[Socialism As It Is by William English Walling]@TWC D-Link bookSocialism As It Is CHAPTER V 3/31
While neither of the great parties has definitely promised to support this particular measure, one party has made a vague promise to restrict injunctions, and the leaders of the progressive wings of both are quite definite about it.
Nearly half of the House of Representatives voted for the repeal of the Sherman law as applied against union boycotts.
Senator La Follette has demanded the abolition of this species of injunction, and Governor Woodrow Wilson has accused our federal courts of "elaborating a theory of conspiracy destined to bring 'the sympathetic strike' and what is termed 'the secondary boycott' under legal condemnation." Such reforms are not as radical as might appear to Americans, for the boycott is legal in Germany, while the crime of "conspiracy" was repealed in Great Britain in 1875, and the rights of strikers were further protected in that country by the repeal of the Taff Vale decision against picketing a few years ago, and yet unions are in no very strong position there.

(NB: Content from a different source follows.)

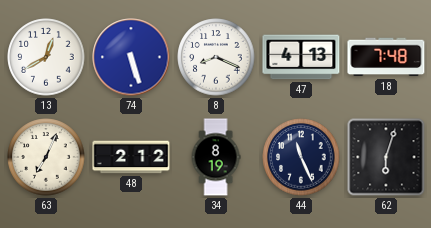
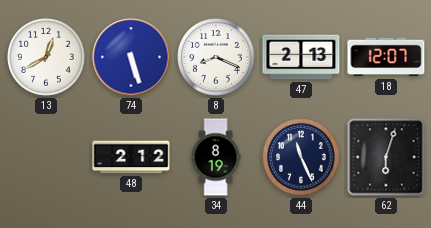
47: 4:13 -> 2:13
18: 7:48 -> 12:07
63: 7:04 -> none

And weak as they are, the talk of compulsory arbitration is growing, and it seems only question of time until some modification of it is adopted.
And, though the abuse of injunctions and the other forms of anti-union laws and decisions now prevailing will probably be done away with in this country, there is little doubt that here also employers will use some great coal or railroad strike as a pretext for enacting a compulsory arbitration law.[73] Similarly, as governments continue to take on new industrial functions, great importance is attached to the right of government employees, now denied, to organize and to join unions.